The court listener, for a startled moment, knew his error. He shrieked, and grasped his head, but his pain was like a whisper to the scream that followed, for now anguish was changing to partial understanding, to a knowledge of treachery and injustice, and welling with it came hate. Hate that spewed from the pulsing brain like a roaring thunderclap. Hate that seared and locked the nerves. While the non-sensitives gazed in confusion and horror, the listener’s shriek rose until his gaping mouth had expended all his breath, but hate was in his brain, locking his nerves in shorted knots, and his ribs could not open; his heart was seized, his living stopped. He toppled forward, slowly, bending reluctantly. Then he crashed, unhinged, dead.
Still the hate flared out, swelling, a wave travelling faster than light. A million listeners heard it, screaming in agony, clasping heads in useless protest. On, over the lighted earth, on, into the world of night where hapless sleepers jerked upright from nightmare beds, and fell back screaming, moaning, or blankly silent.
Now a second wave followed the first, hundreds of minds sweeping the world with fearful inquiry, “Who? Why?”
They acted quickly in the courtroom. While eyes and cameras focused yet uncomprehendingly on the listener, police moved in on the struggling prisoner. He was hustled out. Five men it took, despite the chains, and two of those fell out, and had to be replaced, but they were quick. A closed truck was waiting. Space Port was close. A weather hitch that was holding up the count-down of Star-bird III suddenly came clear, and, before the cries of mistrial reached the court, the rockets blasted, the spacer stood for a moment on a gush of fire, then rent the heavens in a violent clawing for the void. She was gone on her pencil of flame, trailing thunder, pulsing back hate. All day the earth was bathed in it. All night the listeners crouched, and moaned, and whimpered under its battering. The old died, the very young went still and staring, their minds blasted into endless night. The strong survived. For almost forty-eight hours they cringed under the onslaught of that savage hate, and then, like a light switched off, it was gone, and they rested, knowing that the source slept, was unconscious, or was dead.
For four days they felt his waking moments, while the Star-bird ate space, building speed on SACQ drive, swallowing a million miles in a single breathing.
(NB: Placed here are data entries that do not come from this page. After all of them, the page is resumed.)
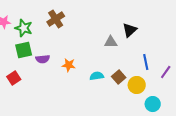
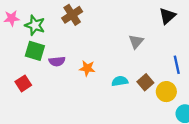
black triangle: (130, 30) -> (167, 16), moved
gray triangle: (111, 42) -> (136, 42), turned -48
green square: (24, 50) -> (35, 51), turned 30

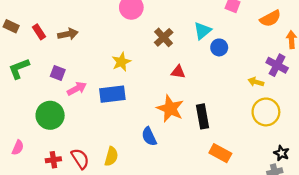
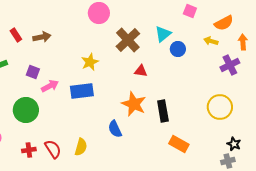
brown cross: (164, 37) -> (128, 40), size x1.4
purple cross: (277, 65) -> (230, 65), turned 36
yellow arrow: (256, 82) -> (211, 41), moved

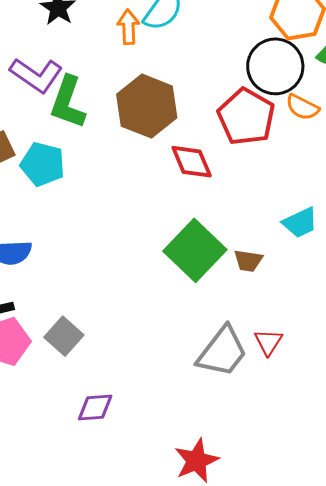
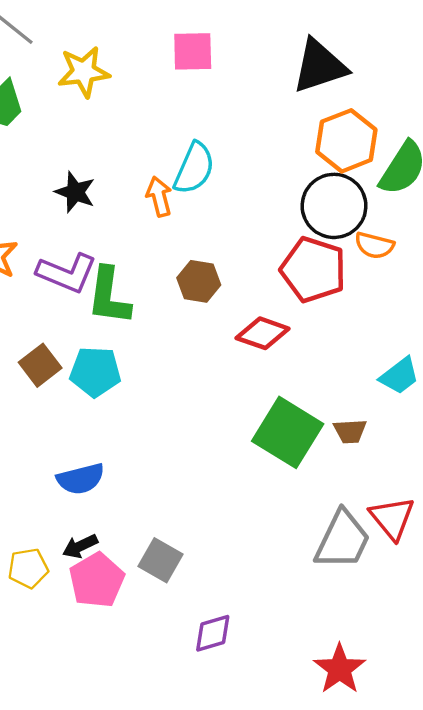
brown hexagon: (147, 106) -> (199, 281), size x0.6
red diamond: (192, 162) -> (263, 333), turned -36
red triangle: (268, 342) -> (392, 518), size x1.4

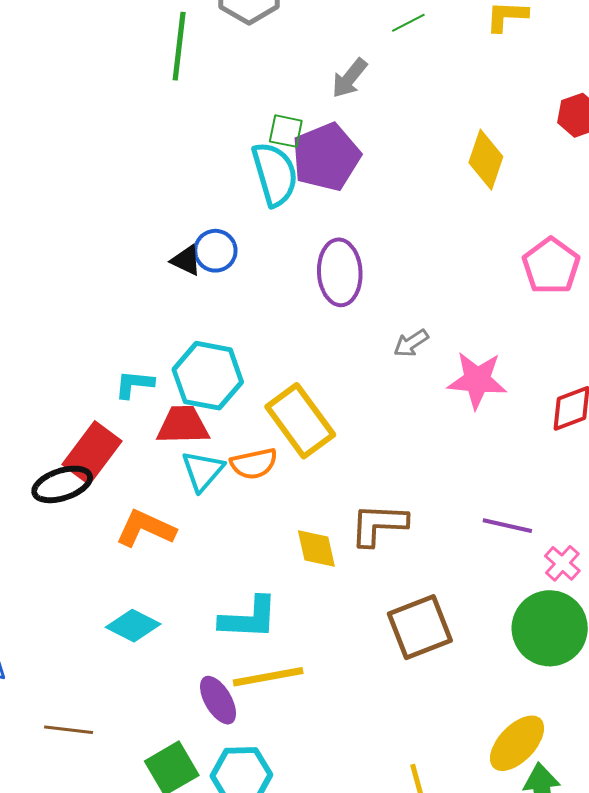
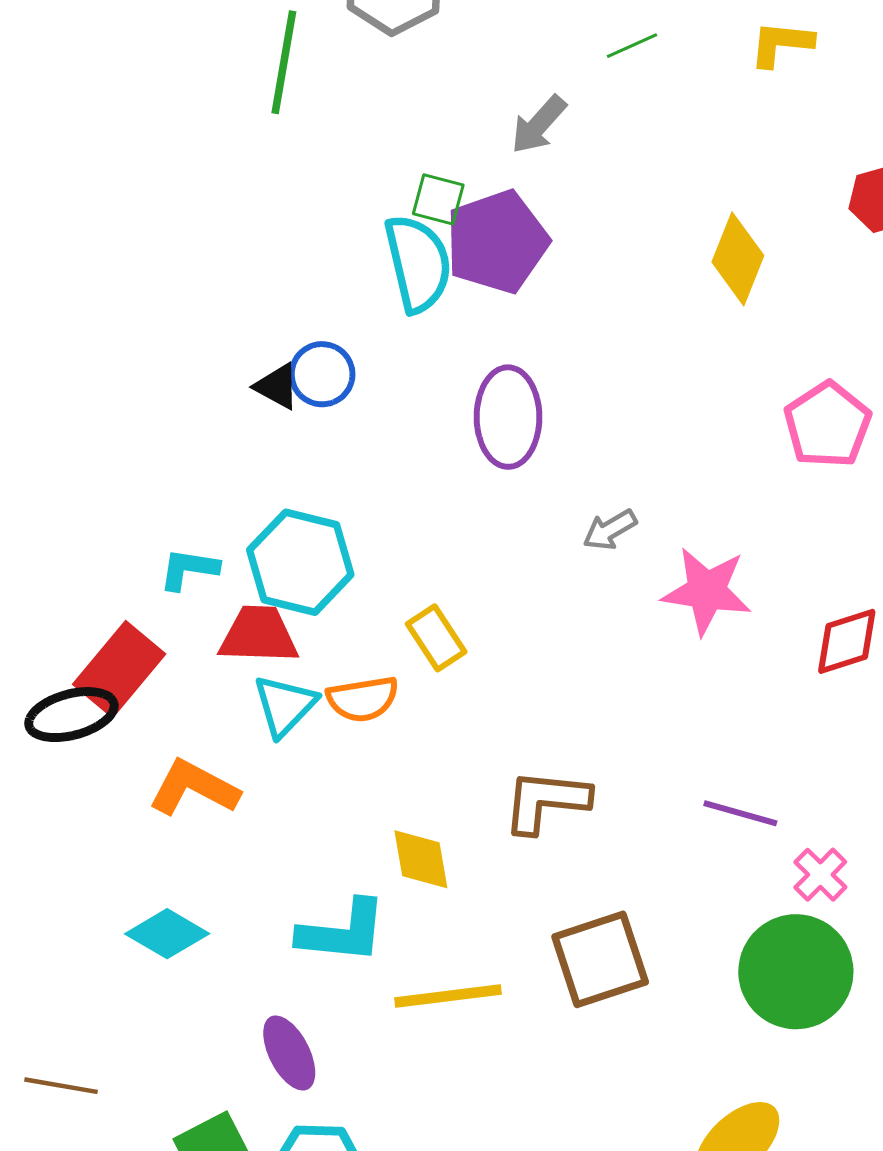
yellow rectangle: (300, 421) -> (436, 638), size x0.6
yellow diamond: (316, 549) -> (421, 859), moved
yellow line: (268, 677) -> (448, 996), moved

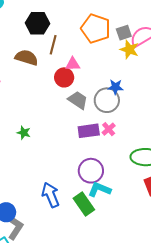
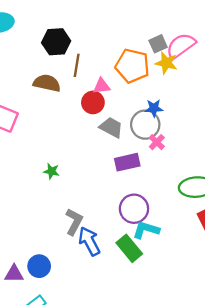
orange pentagon: (96, 29) -> (132, 66), moved
pink cross: (109, 129) -> (157, 142), moved
gray L-shape: (16, 228) -> (74, 222), moved

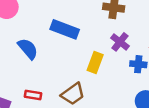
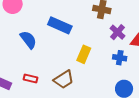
purple cross: (120, 42) -> (117, 32), moved

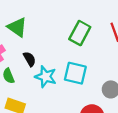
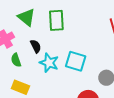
green rectangle: (80, 33) -> (56, 20), moved, turned -35

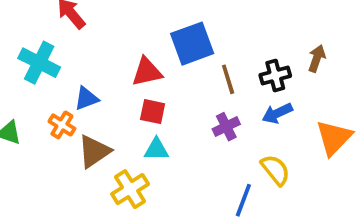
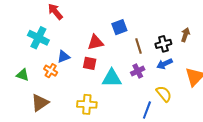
blue square: (192, 44) -> (119, 27), size x0.7
red square: (153, 112) -> (90, 63), moved
cyan triangle: (156, 149) -> (112, 78), moved, size x1.5
brown triangle: (94, 151) -> (40, 103), moved
yellow cross: (130, 189) -> (87, 104), turned 36

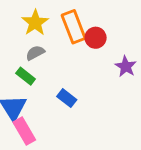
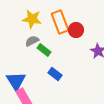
yellow star: (35, 23) -> (32, 19), turned -30
green rectangle: (26, 76) -> (44, 50), moved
Incredibly, some of the greatest listeners felt him like a deep depression for another two days, though Star-bird III was lost to the solar system, a tiny mote, for all her speed, creeping through the vast and stately sweep of the stars.
He was gone, but long they pondered on him. Mistrial it had been, and scapegoats were available to bear the blame, but the questions lingered. How had they not known him? How had there been a sender of such power, and no listener knew of him? Had he merely been a listener until the trauma of injustice and exile had broken the bonds of sending? Had he been a listener/sender shielded? That was the question. If he had been, then Earth had sent the most valuable product of five hundred years of breeding and research to High America, where no sensitive could survive.
Useless to try to call him back. The Star-bird was lost to Earth for four years, and it would be another two, after that, for a messenger to ride it back to High America. No sensitive had ever survived on High America more than a dozen weeks. He had no chance of surviving six years. He was lost. But why?